+++ GIVEN INFORMATION

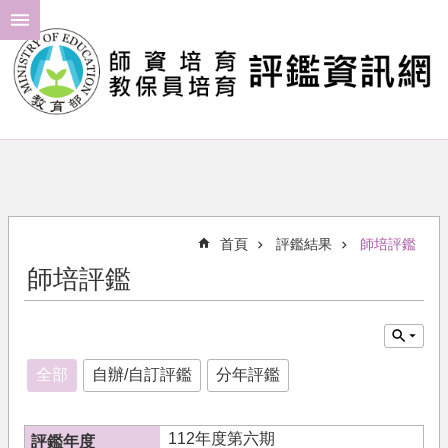
跳到主要內容區塊
進
階
搜
尋
最
新
消
首頁
評鑑結果
師培評鑑
息
師培評鑑
年
度
計
畫
全部
自辦/自訂評鑑
分年評鑑
評
鑑
112年度第六期
結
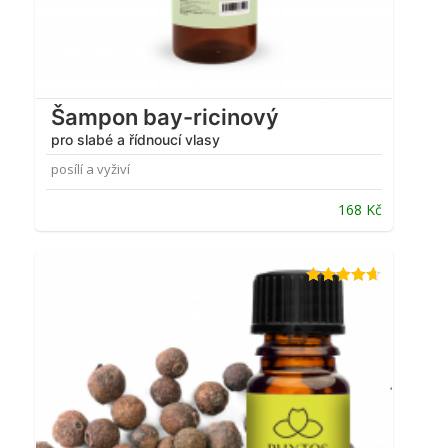
Šampon bay-ricinový
pro slabé a řídnoucí vlasy
posílí a vyživí
168
Kč
Hodnocení
4.63
z 5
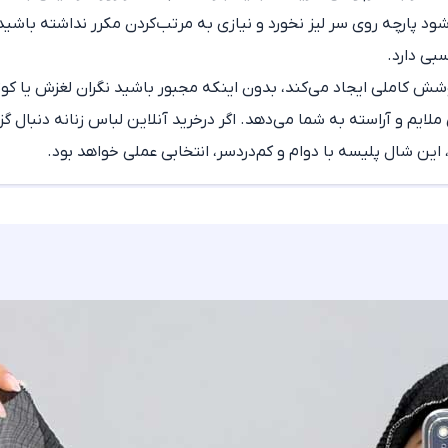
شود پارچه روی سر لیز نخورد و نیازی به مرتب‌کردن مکرر نداشته باش
بی دارد.
وشش کاملی ایجاد می‌کند، بدون اینکه مجبور باشید نگران لغزش یا ک
ملایم و آراسته به شما می‌دهد. اگر در
خرید آنلاین لباس زنانه
دنبال گز
 این
شال پلیسه
با دوام و کم‌دردسر، انتخابی عملی خواهد بود.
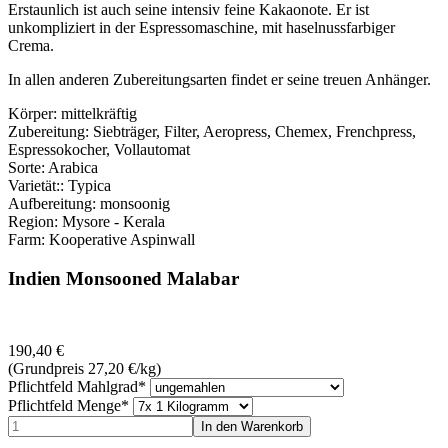
Erstaunlich ist auch seine intensiv feine Kakaonote. Er ist
unkompliziert in der Espressomaschine, mit haselnussfarbiger
Crema.
In allen anderen Zubereitungsarten findet er seine treuen Anhänger.
Körper: mittelkräftig
Zubereitung: Siebträger, Filter, Aeropress, Chemex, Frenchpress,
Espressokocher, Vollautomat
Sorte: Arabica
Varietät:: Typica
Aufbereitung: monsoonig
Region: Mysore - Kerala
Farm: Kooperative Aspinwall
Indien Monsooned Malabar
190,40
€
(Grundpreis 27,20
€
/kg)
Pflichtfeld
Mahlgrad
*
Pflichtfeld
Menge
*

++++++

*TASK PROMPT:* Look through the records and copy down every line that holds "seine".

*OUTPUT OF THE EXERCISE:*
Erstaunlich ist auch seine intensiv feine Kakaonote. Er ist
In allen anderen Zubereitungsarten findet er seine treuen Anhänger.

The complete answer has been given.